Australia is actually quite low compared to a lot of (predominantly European) countries.

However other countries (like USA and Canada) are much lower than us. Canada has a similar economy to Australia - large country / low population - so a fuel excise (or road user charge) isn't the only way to fund roads.

We don't have a "user pays" system for many other services and infrastructure that is provided to the community by public funds - we don't pay to take the kids to the park, for example. Public education and public health are provided from consolidated revenue. Yes, those without kids are subsidising those with kids - so what? Likewise, roads do not have to be "user pays" - even if it means those without cars are subsidising those with cars. Their food and supplies are still being delivered by road.

We could just continue with the status quo - which is that fossil fuels attract an excise, and road use by BEV's does not. Call it an incentive based system to encourage adoption of BEV's. The current Federal Government is probably quite happy to do that, because unlike the previous Government, they are actually in favour of a transition to BEV's.

All they have to do politically is just quietly stop referring to the fuel excise as "contributing to the funding of roads". It never did, directly, anyway. Just let the excise gradually morph into a "fossil fuel tax". Just don't make the mistake of calling it a "carbon tax" because that phrase doesn't wash politically in Australia.

Once it becomes a noticeable hole in the budget (it wouldn't be yet), that hole just needs to be gradually filled with an alternative source of revenue (or, God forbid, maybe reduce spending).

Just need to make sure that whatever contribution the Feds used to make to the States to fund their roads continues, and the States actually have nothing to complain about - as far as the States are concerned, there isn't a problem. Funding any deepening hole in the fuel excise revenue remains purely a Federal concern.
 
We don't have a "user pays" system for many other services and infrastructure that is provided to the community by public funds - we don't pay to take the kids to the park, for example. Public education and public health are provided from consolidated revenue. Yes, those without kids are subsidising those with kids - so what? Likewise, roads do not have to be "user pays" - even if it means those without cars are subsidising those with cars. Their food and supplies are still being delivered by road.
The taxes of those of us without kids are subsidising the education of the kids whose taxes will eventually pay their age pensions, and the ballooning medicare and aged care budget spending that occurs when someone becomes elderly.

It's an investment in the future that needs to pay off.
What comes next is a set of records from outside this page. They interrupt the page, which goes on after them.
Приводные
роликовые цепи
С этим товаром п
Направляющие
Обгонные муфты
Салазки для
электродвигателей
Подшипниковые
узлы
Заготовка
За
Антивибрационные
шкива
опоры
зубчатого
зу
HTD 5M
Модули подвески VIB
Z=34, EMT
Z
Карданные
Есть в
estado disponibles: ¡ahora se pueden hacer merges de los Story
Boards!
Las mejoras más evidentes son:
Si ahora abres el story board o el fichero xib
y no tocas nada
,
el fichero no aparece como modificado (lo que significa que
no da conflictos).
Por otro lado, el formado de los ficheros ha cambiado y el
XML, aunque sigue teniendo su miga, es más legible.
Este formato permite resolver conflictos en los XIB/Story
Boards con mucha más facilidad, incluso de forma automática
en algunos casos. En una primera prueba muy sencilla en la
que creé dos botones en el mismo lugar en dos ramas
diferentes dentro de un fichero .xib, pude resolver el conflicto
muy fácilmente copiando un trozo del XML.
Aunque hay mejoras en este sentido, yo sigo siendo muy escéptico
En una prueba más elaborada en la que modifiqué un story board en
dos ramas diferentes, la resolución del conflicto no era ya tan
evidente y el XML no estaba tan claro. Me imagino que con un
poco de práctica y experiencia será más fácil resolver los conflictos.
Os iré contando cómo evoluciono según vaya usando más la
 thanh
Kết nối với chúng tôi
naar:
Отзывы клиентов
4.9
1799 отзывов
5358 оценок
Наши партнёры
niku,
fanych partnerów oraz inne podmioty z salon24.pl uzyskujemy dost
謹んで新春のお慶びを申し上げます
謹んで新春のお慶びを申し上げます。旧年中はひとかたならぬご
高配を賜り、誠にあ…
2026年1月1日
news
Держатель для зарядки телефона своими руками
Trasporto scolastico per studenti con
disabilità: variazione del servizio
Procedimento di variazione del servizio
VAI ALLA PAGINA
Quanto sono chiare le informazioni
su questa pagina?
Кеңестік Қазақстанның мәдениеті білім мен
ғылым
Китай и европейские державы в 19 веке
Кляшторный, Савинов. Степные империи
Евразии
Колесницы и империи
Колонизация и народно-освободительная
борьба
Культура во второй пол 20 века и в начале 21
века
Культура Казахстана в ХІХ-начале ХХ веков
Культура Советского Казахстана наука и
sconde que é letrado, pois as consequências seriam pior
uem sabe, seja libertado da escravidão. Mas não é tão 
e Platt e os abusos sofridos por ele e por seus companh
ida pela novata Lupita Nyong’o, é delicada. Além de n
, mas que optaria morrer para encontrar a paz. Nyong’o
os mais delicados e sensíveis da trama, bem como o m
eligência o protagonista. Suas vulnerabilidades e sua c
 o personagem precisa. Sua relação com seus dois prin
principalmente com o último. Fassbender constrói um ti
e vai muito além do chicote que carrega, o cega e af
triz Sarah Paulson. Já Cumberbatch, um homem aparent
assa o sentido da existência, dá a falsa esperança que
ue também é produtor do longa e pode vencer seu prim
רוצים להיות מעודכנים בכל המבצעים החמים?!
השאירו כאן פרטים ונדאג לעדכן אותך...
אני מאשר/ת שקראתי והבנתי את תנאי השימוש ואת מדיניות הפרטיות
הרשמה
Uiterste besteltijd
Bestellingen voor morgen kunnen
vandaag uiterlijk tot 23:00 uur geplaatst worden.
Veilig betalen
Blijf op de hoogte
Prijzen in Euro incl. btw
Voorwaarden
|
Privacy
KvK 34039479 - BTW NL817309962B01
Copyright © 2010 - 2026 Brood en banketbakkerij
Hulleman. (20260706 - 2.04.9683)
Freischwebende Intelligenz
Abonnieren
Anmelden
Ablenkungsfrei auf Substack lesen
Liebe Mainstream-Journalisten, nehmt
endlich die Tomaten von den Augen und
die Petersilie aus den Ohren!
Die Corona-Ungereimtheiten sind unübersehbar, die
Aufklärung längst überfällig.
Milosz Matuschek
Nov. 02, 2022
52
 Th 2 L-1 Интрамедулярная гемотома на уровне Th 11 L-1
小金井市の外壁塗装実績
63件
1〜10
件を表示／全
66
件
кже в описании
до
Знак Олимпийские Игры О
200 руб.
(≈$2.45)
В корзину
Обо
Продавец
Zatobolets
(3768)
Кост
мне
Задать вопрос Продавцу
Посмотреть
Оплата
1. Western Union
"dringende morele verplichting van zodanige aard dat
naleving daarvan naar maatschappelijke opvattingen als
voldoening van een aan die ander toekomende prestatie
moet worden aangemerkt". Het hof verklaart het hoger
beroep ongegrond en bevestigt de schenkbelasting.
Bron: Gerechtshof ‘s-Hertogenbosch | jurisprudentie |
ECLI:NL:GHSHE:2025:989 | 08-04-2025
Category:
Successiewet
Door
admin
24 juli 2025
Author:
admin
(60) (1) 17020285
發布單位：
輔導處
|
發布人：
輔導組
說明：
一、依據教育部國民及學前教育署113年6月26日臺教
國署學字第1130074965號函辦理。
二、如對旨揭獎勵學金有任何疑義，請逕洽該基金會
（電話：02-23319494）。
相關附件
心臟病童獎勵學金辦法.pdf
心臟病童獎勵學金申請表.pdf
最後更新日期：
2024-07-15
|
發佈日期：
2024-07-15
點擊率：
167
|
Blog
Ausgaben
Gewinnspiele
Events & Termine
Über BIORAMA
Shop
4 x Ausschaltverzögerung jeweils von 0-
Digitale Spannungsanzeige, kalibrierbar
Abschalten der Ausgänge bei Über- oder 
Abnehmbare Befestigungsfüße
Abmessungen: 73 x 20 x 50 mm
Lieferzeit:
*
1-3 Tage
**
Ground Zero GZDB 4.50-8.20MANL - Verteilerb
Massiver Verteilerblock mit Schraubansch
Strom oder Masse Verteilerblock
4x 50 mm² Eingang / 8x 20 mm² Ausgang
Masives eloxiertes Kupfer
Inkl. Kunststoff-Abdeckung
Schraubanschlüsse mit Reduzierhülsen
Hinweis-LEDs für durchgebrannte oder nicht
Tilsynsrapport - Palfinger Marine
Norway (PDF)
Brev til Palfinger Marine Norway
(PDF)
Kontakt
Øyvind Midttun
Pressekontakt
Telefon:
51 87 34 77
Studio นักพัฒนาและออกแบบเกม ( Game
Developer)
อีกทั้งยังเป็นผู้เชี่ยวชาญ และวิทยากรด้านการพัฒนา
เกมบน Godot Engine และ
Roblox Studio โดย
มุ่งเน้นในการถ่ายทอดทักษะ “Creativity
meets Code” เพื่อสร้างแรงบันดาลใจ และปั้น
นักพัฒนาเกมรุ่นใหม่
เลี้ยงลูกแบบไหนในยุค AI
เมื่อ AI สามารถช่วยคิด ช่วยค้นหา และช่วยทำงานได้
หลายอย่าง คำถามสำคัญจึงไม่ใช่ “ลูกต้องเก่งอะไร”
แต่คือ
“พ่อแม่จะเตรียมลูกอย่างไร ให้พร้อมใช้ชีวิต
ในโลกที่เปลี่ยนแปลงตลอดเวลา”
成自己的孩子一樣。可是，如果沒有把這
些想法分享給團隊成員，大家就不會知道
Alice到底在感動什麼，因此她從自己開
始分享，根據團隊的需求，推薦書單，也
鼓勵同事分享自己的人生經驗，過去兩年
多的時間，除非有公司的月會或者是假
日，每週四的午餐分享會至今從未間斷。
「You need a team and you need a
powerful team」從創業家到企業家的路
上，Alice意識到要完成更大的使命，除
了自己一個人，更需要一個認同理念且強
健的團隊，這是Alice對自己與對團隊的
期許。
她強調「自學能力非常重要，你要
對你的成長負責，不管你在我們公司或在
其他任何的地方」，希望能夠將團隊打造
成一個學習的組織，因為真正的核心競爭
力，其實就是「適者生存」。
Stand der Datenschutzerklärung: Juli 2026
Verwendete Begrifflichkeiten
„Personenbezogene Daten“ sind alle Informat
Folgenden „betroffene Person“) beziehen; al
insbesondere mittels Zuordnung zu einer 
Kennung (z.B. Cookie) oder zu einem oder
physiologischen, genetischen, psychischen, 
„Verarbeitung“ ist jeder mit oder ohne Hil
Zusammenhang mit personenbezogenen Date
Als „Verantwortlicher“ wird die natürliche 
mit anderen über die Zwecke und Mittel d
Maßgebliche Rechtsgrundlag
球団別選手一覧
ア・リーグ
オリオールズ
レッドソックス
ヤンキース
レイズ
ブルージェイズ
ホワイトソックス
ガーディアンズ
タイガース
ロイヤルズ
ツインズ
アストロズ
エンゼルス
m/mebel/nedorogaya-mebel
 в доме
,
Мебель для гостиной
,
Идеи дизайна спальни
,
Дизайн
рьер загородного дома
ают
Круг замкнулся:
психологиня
Pity it's been hijacked by activists who are hell-bent on doing anything but educating kids into becoming productive taxpaying citizens - but that's a discussion for somewhere else.
Just don't make the mistake of calling it a "carbon tax" because that phrase doesn't wash politically in Australia.
Clean air tax?
Once it becomes a noticeable hole in the budget (it wouldn't be yet), that hole just needs to be gradually filled with an alternative source of revenue (or, God forbid, maybe reduce spending).
Offset it against lower health spending on the effects of local air pollution?
Just need to make sure that whatever contribution the Feds used to make to the States to fund their roads continues, and the States actually have nothing to complain about - as far as the States are concerned, there isn't a problem. Funding any deepening hole in the fuel excise revenue remains purely a Federal concern.
Yep. This was a cash grab on Victoria's part to replace a revenue stream they haven't had since Ha vs NSW (25 years ago). They were preying on the ignorance of people to not notice that. And they were hoping that it'd stick so that fuel/road taxes permanently got transferred from federal to state coffers. But we've been over this already.
 
The taxes of those of us without kids are subsidising the education of the kids whose taxes will eventually pay their age pensions, and the ballooning medicare and aged care budget spending that occurs when someone becomes elderly.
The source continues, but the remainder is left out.